- Your assignment
After reading the entries below, report how many lines have the string "être" in them, giving the number alone.

- Dataset excerpts
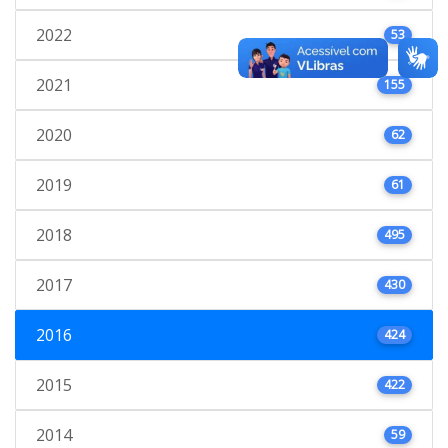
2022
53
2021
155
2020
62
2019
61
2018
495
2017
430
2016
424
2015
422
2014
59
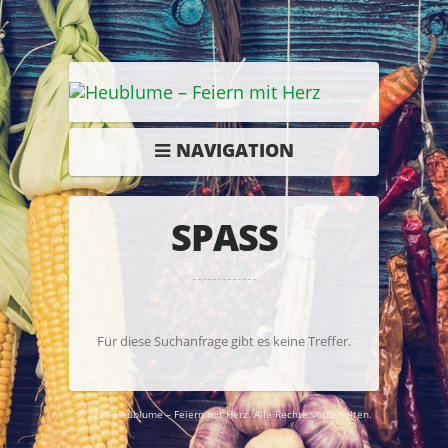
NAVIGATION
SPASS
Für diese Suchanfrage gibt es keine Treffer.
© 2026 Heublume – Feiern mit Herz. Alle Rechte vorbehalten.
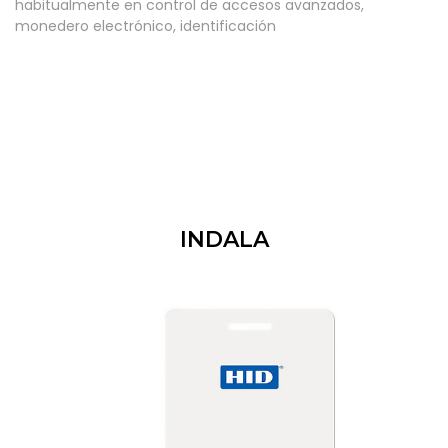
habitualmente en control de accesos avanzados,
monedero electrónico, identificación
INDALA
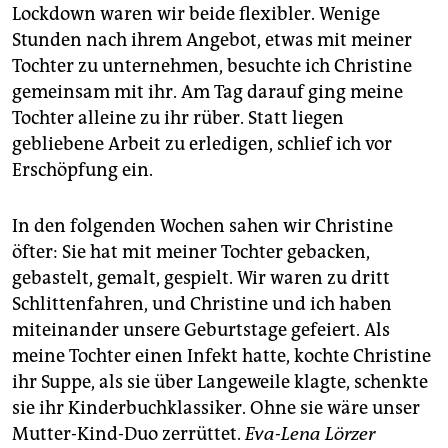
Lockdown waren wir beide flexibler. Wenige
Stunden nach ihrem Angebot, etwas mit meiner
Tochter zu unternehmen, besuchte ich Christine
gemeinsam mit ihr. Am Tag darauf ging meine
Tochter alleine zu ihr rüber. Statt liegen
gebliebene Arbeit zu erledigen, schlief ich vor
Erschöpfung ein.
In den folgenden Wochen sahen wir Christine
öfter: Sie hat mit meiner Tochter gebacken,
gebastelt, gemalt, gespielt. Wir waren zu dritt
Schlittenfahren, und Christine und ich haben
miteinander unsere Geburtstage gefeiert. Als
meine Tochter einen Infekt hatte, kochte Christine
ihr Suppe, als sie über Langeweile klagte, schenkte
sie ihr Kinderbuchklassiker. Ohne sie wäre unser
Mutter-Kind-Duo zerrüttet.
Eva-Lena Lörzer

--

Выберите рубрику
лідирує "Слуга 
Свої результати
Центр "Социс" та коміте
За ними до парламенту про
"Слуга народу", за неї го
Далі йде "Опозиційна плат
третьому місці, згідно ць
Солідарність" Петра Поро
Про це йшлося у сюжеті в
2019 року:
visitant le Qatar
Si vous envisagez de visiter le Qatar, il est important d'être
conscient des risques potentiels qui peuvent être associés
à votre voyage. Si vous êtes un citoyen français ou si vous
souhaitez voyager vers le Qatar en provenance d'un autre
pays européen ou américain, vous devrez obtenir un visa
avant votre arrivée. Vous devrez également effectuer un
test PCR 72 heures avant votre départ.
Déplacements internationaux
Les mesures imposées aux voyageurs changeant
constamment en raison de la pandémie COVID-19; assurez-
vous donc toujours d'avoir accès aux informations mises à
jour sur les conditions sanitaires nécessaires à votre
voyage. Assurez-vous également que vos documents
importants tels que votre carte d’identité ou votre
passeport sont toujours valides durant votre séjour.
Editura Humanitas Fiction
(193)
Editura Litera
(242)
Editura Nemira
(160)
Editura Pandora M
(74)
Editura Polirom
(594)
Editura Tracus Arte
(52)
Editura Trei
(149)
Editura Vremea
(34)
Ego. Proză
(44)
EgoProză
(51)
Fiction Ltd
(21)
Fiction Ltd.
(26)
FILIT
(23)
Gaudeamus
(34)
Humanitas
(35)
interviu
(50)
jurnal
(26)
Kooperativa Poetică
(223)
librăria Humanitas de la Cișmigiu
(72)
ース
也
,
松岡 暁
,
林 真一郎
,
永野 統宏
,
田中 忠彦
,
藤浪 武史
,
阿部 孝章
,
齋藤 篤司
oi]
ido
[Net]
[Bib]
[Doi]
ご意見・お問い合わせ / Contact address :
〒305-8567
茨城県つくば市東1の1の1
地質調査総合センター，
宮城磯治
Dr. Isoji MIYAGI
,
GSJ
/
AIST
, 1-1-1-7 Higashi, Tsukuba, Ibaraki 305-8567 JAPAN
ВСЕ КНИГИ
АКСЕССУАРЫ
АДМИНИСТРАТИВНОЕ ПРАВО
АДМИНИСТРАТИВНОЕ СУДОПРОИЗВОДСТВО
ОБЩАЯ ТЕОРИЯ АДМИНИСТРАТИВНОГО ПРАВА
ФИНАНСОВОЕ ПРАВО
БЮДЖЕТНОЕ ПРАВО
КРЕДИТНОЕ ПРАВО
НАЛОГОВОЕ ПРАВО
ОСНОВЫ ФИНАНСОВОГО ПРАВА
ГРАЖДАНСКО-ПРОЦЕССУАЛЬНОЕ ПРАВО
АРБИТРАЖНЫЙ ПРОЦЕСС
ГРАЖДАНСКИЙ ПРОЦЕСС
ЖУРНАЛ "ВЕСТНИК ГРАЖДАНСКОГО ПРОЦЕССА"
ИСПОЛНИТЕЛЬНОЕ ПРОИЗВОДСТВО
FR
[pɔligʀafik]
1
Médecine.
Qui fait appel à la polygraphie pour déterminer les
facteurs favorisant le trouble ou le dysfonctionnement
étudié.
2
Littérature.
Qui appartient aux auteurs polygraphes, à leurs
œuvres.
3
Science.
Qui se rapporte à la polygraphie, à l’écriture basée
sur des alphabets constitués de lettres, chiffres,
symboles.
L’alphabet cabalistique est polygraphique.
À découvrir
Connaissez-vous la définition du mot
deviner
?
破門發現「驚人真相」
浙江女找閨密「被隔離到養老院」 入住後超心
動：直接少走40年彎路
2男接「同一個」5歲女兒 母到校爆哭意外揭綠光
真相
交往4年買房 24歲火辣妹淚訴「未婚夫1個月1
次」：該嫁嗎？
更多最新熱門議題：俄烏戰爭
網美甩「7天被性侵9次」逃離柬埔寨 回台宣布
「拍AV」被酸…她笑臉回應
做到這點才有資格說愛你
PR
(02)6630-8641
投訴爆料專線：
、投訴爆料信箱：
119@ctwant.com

- Exercise response
2